In the records below, find every line with the word "Resumo" and copy it.

[Page images and extracted text]
*** Begin section ***
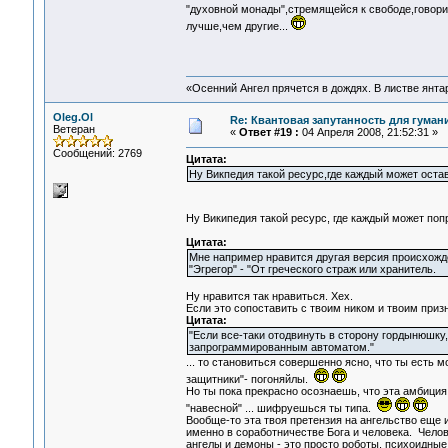
"духовной монады",стремящейся к свободе,говори
лучше,чем другие...
«Осенний Ангел прячется в дождях. В листве янтарн
Oleg.Ol
Re: Квантовая запутанность для гуман
Ветеран
«
Ответ #19 :
04 Апреля 2008, 21:52:31 »
Сообщений: 2769
Цитата:
Ну Викпедия такой ресурс,где каждый может остав
Ну Википедия такой ресурс, где каждый может попр
Цитата:
Мне например нравится другая версия происхожд
"Эгрегор" - "От греческого страж или хранитель.
Ну нравится так нравиться. Хех.
Если это сопоставить с твоим ником и твоим призн
Цитата:
"Если все-таки отодвинуть в сторону гордынюшку,
запрограммированным автоматом."
... то становиться совершенно ясно, что ты есть 
защитники"- погоняйлы.
Но ты пока прекрасно осознаешь, что эта амбиция 
"навесной" ... шифруешься ты типа.
Вообще-то эта твоя претензия на ангельство еще 
именно в соработничестве Бога и человека. Челов
ангелы и демоны - это просто роботы, психоидны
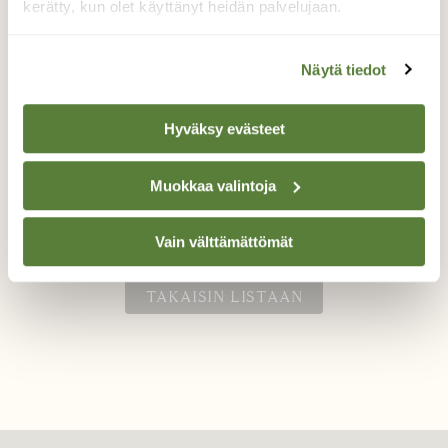
kerätty, kun olet käyttänyt heidän palvelujaan.
Kaksi kukkaa
Näytä tiedot
samassavarressa
Hyväksy evästeet
Kaksi voikukan kukkaa samassa varressa
Muokkaa valintoja
Valokuvaaja: Eija Johanna Saastamoinen, Rääkkylä
keskus 29.5.2022
Vain välttämättömät
TAKAISIN LISTAAN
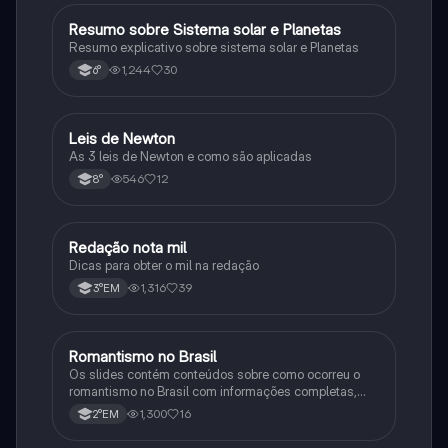
Resumo sobre Sistema solar e Planetas
Geografia
Resumo explicativo sobre sistema solar e Planetas
1,244
30
6°
Leis de Newton
Outros
As 3 leis de Newton e como são aplicadas
546
12
8°
Redação nota mil
Português
Dicas para obter o mil na redação
1,316
39
3°EM
Romantismo no Brasil
Outros
Os slides contém conteúdos sobre como ocorreu o
romantismo no Brasil com informações completas,
sobre autores, características, contexto entre outro
1,300
16
2°EM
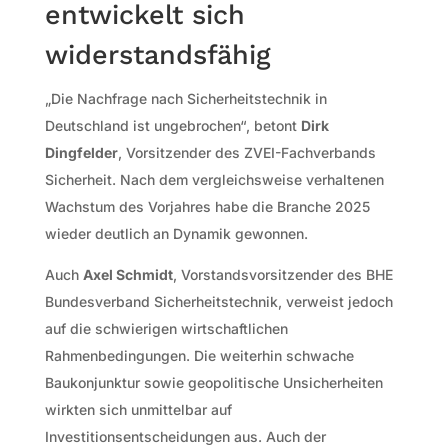
entwickelt sich
widerstandsfähig
„Die Nachfrage nach Sicherheitstechnik in
Deutschland ist ungebrochen“, betont
Dirk
Dingfelder
, Vorsitzender des ZVEI-Fachverbands
Sicherheit. Nach dem vergleichsweise verhaltenen
Wachstum des Vorjahres habe die Branche 2025
wieder deutlich an Dynamik gewonnen.
Auch
Axel Schmidt
, Vorstandsvorsitzender des BHE
Bundesverband Sicherheitstechnik, verweist jedoch
auf die schwierigen wirtschaftlichen
Rahmenbedingungen. Die weiterhin schwache
Baukonjunktur sowie geopolitische Unsicherheiten
wirkten sich unmittelbar auf
Investitionsentscheidungen aus. Auch der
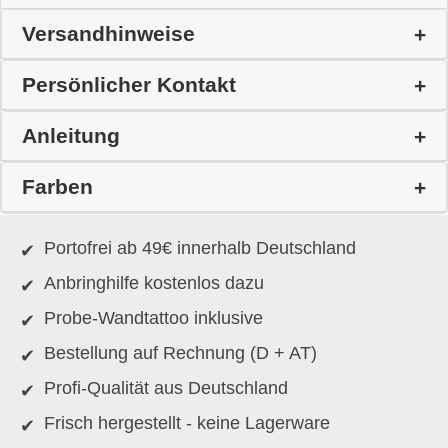
Versandhinweise
Persönlicher Kontakt
Anleitung
Farben
Portofrei ab 49€ innerhalb Deutschland
Anbringhilfe kostenlos dazu
Probe-Wandtattoo inklusive
Bestellung auf Rechnung (D + AT)
Profi-Qualität aus Deutschland
Frisch hergestellt - keine Lagerware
*** End section ***
(Solution):
Resumo sobre Sistema solar e Planetas
Resumo explicativo sobre sistema solar e Planetas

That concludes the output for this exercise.